The Syrian National Coalition's assumption of the regime's seat at the Arab League yesterday accomplished little practically but symbolically it represents a bodkin in Bashar al-Assad's side. He has now been officially informed that the Sunni Arab world is united against him and is preparing for a future Syria without him. By definition this isolates him further and makes him reliant solely on Iran as a regional patron, financier, arms dealer, and military subcontractor. (It won't have escaped Hezbollah's attention that the current presidency of the Arab League Council belongs to Lebanon, whose government has just collapsed because of the Syrian crisis.)
The decision also quietly undermined one of the recently floated goals of Assad's next strategy for trying to crush the rebellion, a strategy that is wedded to the regime's slow-motion metamorphosis from a conventional military force to a network of sectarian militias. That is, to revivify the ‘resistance ideology - historically a joint Sunni-Shiite project waged at the international level against Israel and the United States - into a rallying cry for Syrian nationalism. This is what the Grand Mufti Ahmad Hassoun's seemingly bizarre call for Assadist holy war a few weeks ago amounted to. The Arab League's emplacement of the Coalition was a deft counterstroke.
Yet the background to this apparent display of unity was fraught. Coalition chairman Ahmed Moaz al-Khatib had resigned just 48 hours prior to the Arab League summit because, as Fawaz Tello points out, he could not stomach being a figurehead for a Muslim Brotherhood power grab. (Tello is the man who convinced Khatib to go into politics in the first place.)
When the Coalition was formed last November, I wrote that it was more or less a reboot of the discredited Syrian National Council (SNC), which had been both blindsided and reassured by its Qatari sponsors at the Doha conference that gave rise to the Coalition. Because SNC had utterly lost the confidence of the State Department, which wanted the opposition to become more inclusive of women and minorities, Qatar was forced go along with the Riad Seif's U.S.-underwritten Syrian National Initiative, which aimed to create a new oppositional body that could be recognized by the West. Yet Qatar made the Brotherhood a promise that the latter would still occupy a role in the emergent organization that was somewhere between primus inter pares and kingmaker. So far, that promise has been fulfilled.
The Coalition's new interim prime minister, Ghassan Hitto, may or may not be "more Texan than Muslim Brotherhood," as Robert Ford cutely phrased it, but the dozen or so independents who quit the organization over his ‘election' (just 48 members out of 63 voted; 35 in favor) is worrying in itself.
The regime at this point hardly needs to depict its enemies as Islamists when a third of its enemies does that time and again by voting with their feet. In announcing the "freezing" of her membership, Vice President Suheir Atassi attributed her decision to "the failure of organizational work and the lack of professionalism." That, and no doubt the Brotherhood's recent foretaste of how it intends to treat women in post-revolutionary Egypt, was enough to give a longstanding Syrian feminist reservations about being window-dressing for ideologues.
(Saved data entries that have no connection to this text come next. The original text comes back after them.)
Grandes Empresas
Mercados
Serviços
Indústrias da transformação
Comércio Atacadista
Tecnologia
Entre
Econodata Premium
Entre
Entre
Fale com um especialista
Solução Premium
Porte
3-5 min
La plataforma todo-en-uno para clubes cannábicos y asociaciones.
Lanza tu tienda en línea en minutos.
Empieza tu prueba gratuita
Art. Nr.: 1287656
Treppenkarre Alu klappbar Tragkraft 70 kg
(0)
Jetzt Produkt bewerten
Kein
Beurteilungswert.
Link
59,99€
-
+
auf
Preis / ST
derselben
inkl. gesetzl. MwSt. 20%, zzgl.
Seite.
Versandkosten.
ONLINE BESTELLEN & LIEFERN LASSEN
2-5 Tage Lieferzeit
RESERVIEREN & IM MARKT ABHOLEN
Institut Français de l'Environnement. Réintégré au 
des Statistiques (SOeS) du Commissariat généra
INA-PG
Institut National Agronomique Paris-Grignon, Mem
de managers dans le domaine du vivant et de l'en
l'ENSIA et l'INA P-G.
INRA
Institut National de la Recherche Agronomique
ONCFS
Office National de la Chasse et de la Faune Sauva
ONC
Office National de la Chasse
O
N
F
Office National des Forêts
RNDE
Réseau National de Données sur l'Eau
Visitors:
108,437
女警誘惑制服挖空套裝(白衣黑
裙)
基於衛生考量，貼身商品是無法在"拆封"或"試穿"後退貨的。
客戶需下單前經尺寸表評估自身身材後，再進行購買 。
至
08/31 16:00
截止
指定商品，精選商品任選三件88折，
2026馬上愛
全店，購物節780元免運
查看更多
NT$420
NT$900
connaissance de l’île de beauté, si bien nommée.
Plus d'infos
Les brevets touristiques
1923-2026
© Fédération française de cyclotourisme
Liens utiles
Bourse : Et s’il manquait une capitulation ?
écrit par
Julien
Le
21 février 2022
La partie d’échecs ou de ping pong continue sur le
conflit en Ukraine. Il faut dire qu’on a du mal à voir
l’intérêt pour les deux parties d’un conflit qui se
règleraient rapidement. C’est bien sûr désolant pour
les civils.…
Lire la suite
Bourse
Atassi rejoined the Coalition, likely for reasons similar to those of Khatib himself. At the Arab League, these two disgruntled Coalition executives made a good show of solidarity, but there is no reason to suspect that beneath the surface, the same problems remain.
Indeed, whatever happened prior to the summit to coax Khatib into effectively un-resigning, the figure he cut yesterday was impressive and statesmanlike. It also revealed the true intent behind his much-scrutinized offer to negotiate with the regime - his first declaration of independence from the Coalition. As liberal dissident Ammar Abdulhamid noted at the time, this was never designed to replace the military dimension of the revolution but only complement it with a knight's move of forcing Assad and his Iranian and Russian backers to reject their own oft-cited desire for dialogue. "Do you really want to talk?" was a question to which Khatib already knew the answer. His call yesterday for NATO to use its Patriot missile batteries to enforce a no-fly zone over northern Syria - not merely protect Turkey from aerial encroachments - also demonstrates that he is still prepared to embarrass United States for failing to intervene militarily in Syria. Too many ‘red lines', he had said a week ago in announcing his resignation, have already been crossed.